# Train a sensor processing model using a Convolutional Variational Autoencoder 

Using the Julian-8897-Conv-VAE-PyTorch implementation to train a sensor processing model based on convolutional variational autoencoder. 

The parameters of the training are described by an experiment run of type "sensorprocessing_conv_vae". The result of runing the code in this notebook is the model files that are stored in the experiment directory. 

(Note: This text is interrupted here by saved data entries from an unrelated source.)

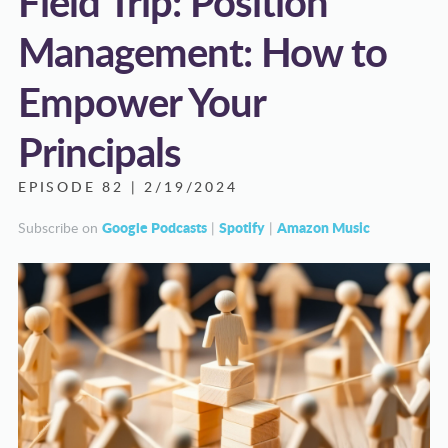
Field Trip: Position
Management: How to
Empower Your
Principals
EPISODE 82 | 2/19/2024
Google Podcasts
Spotify
Amazon Music
Subscribe on
|
|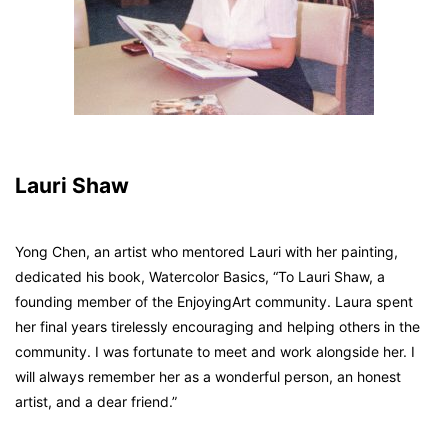
Lauri Shaw
Yong Chen, an artist who mentored Lauri with her painting,
dedicated his book,
Watercolor Basics
, “To Lauri Shaw, a
founding member of the EnjoyingArt community. Laura spent
her final years tirelessly encouraging and helping others in the
community. I was fortunate to meet and work alongside her. I
will always remember her as a wonderful person, an honest
artist, and a dear friend.”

As the model files will have unpredictable date-time dependent names, after running a satisfactory model, the mode name and directory will need to be copied to the experiment/run yaml file, in the model_subdir and model_checkpoint fields.


In [8]:
import sys
sys.path.append("..")
from exp_run_config import Config
Config.PROJECTNAME = "BerryPicker"

import pathlib
import shutil
import pprint
from demonstration.demonstration import Demonstration, get_simple_transform

# adding the Julian-8897-Conv-VAE-PyTorch into the path
vaepath = pathlib.Path(Config()["conv_vae"]["code_dir"]).expanduser()
sys.path.append(str(vaepath))
print(sys.path)

# At some point in the development, this hack was necessary for some reason. 
# It seems that as of Feb 2025, the code runs on Windows and Linux without it.
#temp = pathlib.PosixPath
#pathlib.PosixPath = pathlib.WindowsPath

from conv_vae import get_conv_vae_config, create_configured_vae_json, train

['C:\\Program Files\\WindowsApps\\PythonSoftwareFoundation.Python.3.13_3.13.2544.0_x64__qbz5n2kfra8p0\\python313.zip', 'C:\\Program Files\\WindowsApps\\PythonSoftwareFoundation.Python.3.13_3.13.2544.0_x64__qbz5n2kfra8p0\\DLLs', 'C:\\Program Files\\WindowsApps\\PythonSoftwareFoundation.Python.3.13_3.13.2544.0_x64__qbz5n2kfra8p0\\Lib', 'C:\\Program Files\\WindowsApps\\PythonSoftwareFoundation.Python.3.13_3.13.2544.0_x64__qbz5n2kfra8p0', 'c:\\Users\\lotzi\\Work\\_VirtualEnvs\\BerryPicker', '', 'c:\\Users\\lotzi\\Work\\_VirtualEnvs\\BerryPicker\\Lib\\site-packages', 'c:\\Users\\lotzi\\Work\\_VirtualEnvs\\BerryPicker\\Lib\\site-packages\\win32', 'c:\\Users\\lotzi\\Work\\_VirtualEnvs\\BerryPicker\\Lib\\site-packages\\win32\\lib', 'c:\\Users\\lotzi\\Work\\_VirtualEnvs\\BerryPicker\\Lib\\site-packages\\Pythonwin', '..', '..', '..', 'c:\\Users\\lotzi\\Work\\_Code\\Conv-VAE-PyTorch', '..', '..', 'c:\\Users\\lotzi\\Work\\_Code\\Conv-VAE-PyTorch']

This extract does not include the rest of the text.